• **DATASET**
┌────────
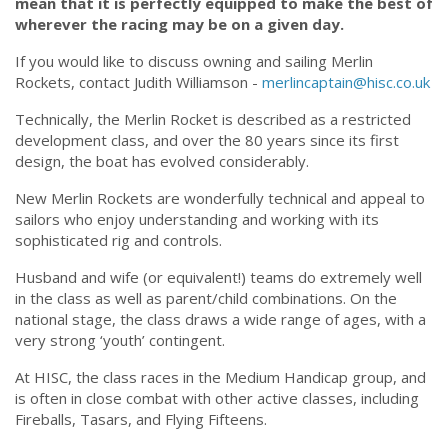
mean that it is perfectly equipped to make the best of
wherever the racing may be on a given day.
If you would like to discuss owning and sailing Merlin
Rockets, contact Judith Williamson -
merlincaptain@hisc.co.uk
Technically, the Merlin Rocket is described as a restricted
development class, and over the 80 years since its first
design, the boat has evolved considerably.
New Merlin Rockets are wonderfully technical and appeal to
sailors who enjoy understanding and working with its
sophisticated rig and controls.
Husband and wife (or equivalent!) teams do extremely well
in the class as well as parent/child combinations. On the
national stage, the class draws a wide range of ages, with a
very strong ‘youth’ contingent.
At HISC, the class races in the Medium Handicap group, and
is often in close combat with other active classes, including
Fireballs, Tasars, and Flying Fifteens.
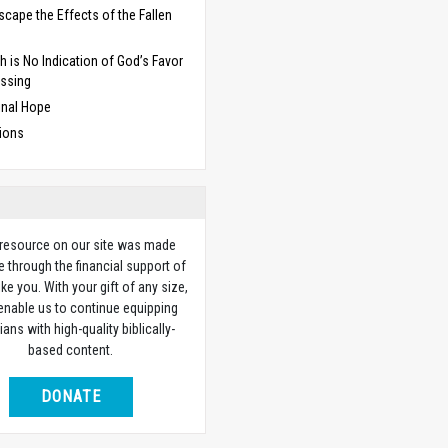
Escape the Effects of the Fallen
d
h is No Indication of God’s Favor
essing
inal Hope
ions
 resource on our site was made
e through the financial support of
ike you. With your gift of any size,
 enable us to continue equipping
ians with high-quality biblically-
based content.
DONATE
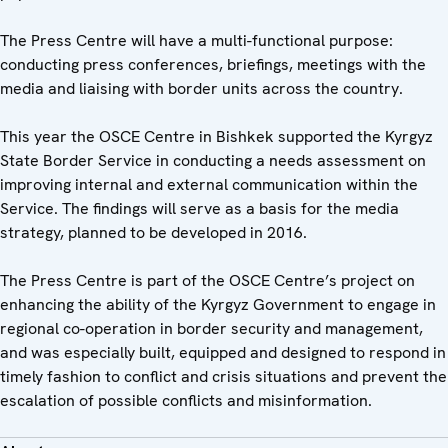
The Press Centre will have a multi-functional purpose:
conducting press conferences, briefings, meetings with the
media and liaising with border units across the country.
This year the OSCE Centre in Bishkek supported the Kyrgyz
State Border Service in conducting a needs assessment on
improving internal and external communication within the
Service. The findings will serve as a basis for the media
strategy, planned to be developed in 2016.
The Press Centre is part of the OSCE Centre’s project on
enhancing the ability of the Kyrgyz Government to engage in
regional co-operation in border security and management,
and was especially built, equipped and designed to respond in
timely fashion to conflict and crisis situations and prevent the
escalation of possible conflicts and misinformation.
└────────
• **YOUR GOAL**
The listing above is to be retyped exactly, with all pictures left out.

• **SOLUTION**
mean that it is perfectly equipped to make the best of
wherever the racing may be on a given day.
If you would like to discuss owning and sailing Merlin
Rockets, contact Judith Williamson -
merlincaptain@hisc.co.uk
Technically, the Merlin Rocket is described as a restricted
development class, and over the 80 years since its first
design, the boat has evolved considerably.
New Merlin Rockets are wonderfully technical and appeal to
sailors who enjoy understanding and working with its
sophisticated rig and controls.
Husband and wife (or equivalent!) teams do extremely well
in the class as well as parent/child combinations. On the
national stage, the class draws a wide range of ages, with a
very strong ‘youth’ contingent.
At HISC, the class races in the Medium Handicap group, and
is often in close combat with other active classes, including
Fireballs, Tasars, and Flying Fifteens.
Escape the Effects of the Fallen
d
h is No Indication of God’s Favor
essing
inal Hope
ions
 resource on our site was made
e through the financial support of
ike you. With your gift of any size,
 enable us to continue equipping
ians with high-quality biblically-
based content.
DONATE
The Press Centre will have a multi-functional purpose:
conducting press conferences, briefings, meetings with the
media and liaising with border units across the country.
This year the OSCE Centre in Bishkek supported the Kyrgyz
State Border Service in conducting a needs assessment on
improving internal and external communication within the
Service. The findings will serve as a basis for the media
strategy, planned to be developed in 2016.
The Press Centre is part of the OSCE Centre’s project on
enhancing the ability of the Kyrgyz Government to engage in
regional co-operation in border security and management,
and was especially built, equipped and designed to respond in
timely fashion to conflict and crisis situations and prevent the
escalation of possible conflicts and misinformation.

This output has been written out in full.